Dataset entries:
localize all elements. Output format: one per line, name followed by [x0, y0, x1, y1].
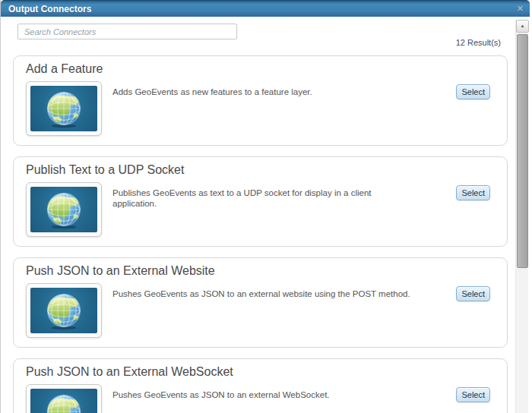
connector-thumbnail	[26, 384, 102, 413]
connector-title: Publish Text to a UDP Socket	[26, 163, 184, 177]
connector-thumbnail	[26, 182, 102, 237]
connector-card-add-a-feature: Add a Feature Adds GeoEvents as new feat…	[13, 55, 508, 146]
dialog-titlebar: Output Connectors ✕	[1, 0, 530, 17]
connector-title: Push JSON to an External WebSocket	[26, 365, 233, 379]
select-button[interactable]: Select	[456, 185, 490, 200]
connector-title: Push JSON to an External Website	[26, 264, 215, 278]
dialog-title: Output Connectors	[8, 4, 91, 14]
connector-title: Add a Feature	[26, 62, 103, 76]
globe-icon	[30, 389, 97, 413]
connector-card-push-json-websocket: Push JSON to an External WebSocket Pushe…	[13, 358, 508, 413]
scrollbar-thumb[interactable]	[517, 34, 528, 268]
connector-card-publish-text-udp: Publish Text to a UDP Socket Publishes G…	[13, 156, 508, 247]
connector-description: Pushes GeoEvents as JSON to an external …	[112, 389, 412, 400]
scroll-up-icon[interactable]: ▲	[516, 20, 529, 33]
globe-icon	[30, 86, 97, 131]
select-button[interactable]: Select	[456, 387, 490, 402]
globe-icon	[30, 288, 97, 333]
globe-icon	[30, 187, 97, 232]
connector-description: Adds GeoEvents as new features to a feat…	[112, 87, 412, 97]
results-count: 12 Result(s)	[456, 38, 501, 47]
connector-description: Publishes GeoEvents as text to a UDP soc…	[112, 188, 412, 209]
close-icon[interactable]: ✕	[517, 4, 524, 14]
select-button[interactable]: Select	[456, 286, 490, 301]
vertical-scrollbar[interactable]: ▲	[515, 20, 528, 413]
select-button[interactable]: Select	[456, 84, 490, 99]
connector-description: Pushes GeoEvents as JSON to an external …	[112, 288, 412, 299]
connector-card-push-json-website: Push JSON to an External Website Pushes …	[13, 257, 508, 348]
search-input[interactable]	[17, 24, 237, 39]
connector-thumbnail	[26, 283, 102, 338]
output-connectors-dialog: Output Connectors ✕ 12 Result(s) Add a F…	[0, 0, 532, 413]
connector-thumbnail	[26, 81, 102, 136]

--

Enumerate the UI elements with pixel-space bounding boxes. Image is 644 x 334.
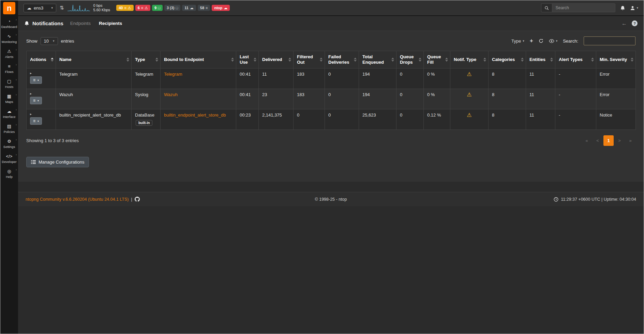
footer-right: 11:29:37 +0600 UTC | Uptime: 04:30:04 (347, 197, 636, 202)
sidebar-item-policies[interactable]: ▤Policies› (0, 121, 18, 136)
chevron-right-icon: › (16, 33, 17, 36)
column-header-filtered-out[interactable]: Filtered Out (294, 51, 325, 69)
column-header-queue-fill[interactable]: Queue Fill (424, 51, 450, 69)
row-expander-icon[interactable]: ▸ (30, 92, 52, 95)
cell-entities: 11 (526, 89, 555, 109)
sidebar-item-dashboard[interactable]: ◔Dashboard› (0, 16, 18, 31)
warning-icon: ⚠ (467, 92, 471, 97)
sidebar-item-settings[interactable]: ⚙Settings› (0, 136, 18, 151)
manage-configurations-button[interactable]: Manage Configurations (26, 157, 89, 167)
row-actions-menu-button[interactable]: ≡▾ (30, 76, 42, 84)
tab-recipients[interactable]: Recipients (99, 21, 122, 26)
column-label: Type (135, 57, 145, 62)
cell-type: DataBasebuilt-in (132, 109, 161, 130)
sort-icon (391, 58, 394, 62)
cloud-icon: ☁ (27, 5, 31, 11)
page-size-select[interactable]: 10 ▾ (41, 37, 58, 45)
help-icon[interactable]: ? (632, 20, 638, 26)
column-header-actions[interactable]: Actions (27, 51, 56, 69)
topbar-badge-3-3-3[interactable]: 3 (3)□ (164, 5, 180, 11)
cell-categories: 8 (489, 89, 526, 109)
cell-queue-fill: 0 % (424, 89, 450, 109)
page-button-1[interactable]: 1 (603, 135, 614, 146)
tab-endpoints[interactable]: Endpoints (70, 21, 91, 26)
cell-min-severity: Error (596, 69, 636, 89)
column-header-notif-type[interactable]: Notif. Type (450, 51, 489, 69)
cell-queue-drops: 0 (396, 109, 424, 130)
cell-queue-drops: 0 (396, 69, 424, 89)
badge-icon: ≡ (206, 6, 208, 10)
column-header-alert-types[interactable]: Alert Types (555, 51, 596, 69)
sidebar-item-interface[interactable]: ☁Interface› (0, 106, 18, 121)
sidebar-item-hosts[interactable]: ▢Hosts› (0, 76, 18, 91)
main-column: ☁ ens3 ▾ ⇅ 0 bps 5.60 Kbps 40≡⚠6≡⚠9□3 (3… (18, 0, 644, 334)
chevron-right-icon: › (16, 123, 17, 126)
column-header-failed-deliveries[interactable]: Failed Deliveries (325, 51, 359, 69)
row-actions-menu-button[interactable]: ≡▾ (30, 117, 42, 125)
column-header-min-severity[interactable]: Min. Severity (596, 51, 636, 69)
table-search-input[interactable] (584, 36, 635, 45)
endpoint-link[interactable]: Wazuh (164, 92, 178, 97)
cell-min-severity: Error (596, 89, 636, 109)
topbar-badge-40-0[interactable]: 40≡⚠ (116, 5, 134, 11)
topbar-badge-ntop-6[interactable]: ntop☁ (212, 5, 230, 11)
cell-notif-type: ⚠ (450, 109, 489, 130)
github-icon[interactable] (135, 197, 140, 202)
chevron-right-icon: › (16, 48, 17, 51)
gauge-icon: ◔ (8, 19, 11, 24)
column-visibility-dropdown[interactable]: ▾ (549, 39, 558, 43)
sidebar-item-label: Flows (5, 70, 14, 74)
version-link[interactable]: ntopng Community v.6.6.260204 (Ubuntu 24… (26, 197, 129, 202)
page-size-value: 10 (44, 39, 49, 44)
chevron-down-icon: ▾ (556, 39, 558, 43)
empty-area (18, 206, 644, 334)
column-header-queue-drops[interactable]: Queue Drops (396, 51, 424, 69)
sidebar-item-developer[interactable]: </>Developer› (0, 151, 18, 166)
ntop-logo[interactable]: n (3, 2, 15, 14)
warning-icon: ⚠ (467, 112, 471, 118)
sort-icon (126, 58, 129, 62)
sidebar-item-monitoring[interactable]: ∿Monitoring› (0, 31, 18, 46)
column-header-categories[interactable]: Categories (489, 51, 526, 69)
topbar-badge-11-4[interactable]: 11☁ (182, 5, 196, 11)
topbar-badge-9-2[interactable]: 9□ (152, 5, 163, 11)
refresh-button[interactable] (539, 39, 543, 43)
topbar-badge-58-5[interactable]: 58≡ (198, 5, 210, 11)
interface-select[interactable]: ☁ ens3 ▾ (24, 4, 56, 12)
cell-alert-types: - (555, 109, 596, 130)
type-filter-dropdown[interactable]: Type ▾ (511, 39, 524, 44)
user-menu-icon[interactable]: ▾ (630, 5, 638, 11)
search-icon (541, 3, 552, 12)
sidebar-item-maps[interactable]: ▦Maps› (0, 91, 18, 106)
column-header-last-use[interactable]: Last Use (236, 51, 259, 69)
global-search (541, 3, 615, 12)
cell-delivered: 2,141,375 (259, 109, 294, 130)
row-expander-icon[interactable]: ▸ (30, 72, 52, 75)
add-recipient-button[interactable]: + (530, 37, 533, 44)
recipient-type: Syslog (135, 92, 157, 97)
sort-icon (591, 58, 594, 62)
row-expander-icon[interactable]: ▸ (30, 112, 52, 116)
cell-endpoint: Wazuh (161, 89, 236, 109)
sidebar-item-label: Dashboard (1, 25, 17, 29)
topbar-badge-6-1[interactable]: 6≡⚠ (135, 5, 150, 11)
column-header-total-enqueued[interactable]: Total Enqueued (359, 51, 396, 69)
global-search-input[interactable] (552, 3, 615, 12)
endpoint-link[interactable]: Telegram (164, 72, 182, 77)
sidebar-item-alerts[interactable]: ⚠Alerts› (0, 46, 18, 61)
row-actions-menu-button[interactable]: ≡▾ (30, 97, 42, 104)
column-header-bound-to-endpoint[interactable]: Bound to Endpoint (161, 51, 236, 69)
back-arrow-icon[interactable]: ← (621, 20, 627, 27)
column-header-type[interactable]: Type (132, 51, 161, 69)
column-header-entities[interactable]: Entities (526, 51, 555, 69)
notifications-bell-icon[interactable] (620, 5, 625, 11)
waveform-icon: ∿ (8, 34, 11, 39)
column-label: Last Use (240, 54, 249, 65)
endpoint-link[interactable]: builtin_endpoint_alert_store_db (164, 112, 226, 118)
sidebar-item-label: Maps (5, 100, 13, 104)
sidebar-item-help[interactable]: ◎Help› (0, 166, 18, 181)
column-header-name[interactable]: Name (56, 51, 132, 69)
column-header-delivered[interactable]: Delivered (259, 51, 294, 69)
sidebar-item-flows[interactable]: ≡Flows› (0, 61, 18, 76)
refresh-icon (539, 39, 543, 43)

→ **Description of the task**:
Which lines above include the word "link"? Show each one.

→ **Answer space**:
endpoint-link[interactable]: Wazuh (164, 92, 178, 97)
version-link[interactable]: ntopng Community v.6.6.260204 (Ubuntu 24… (26, 197, 129, 202)
endpoint-link[interactable]: Telegram (164, 72, 182, 77)
endpoint-link[interactable]: builtin_endpoint_alert_store_db (164, 112, 226, 118)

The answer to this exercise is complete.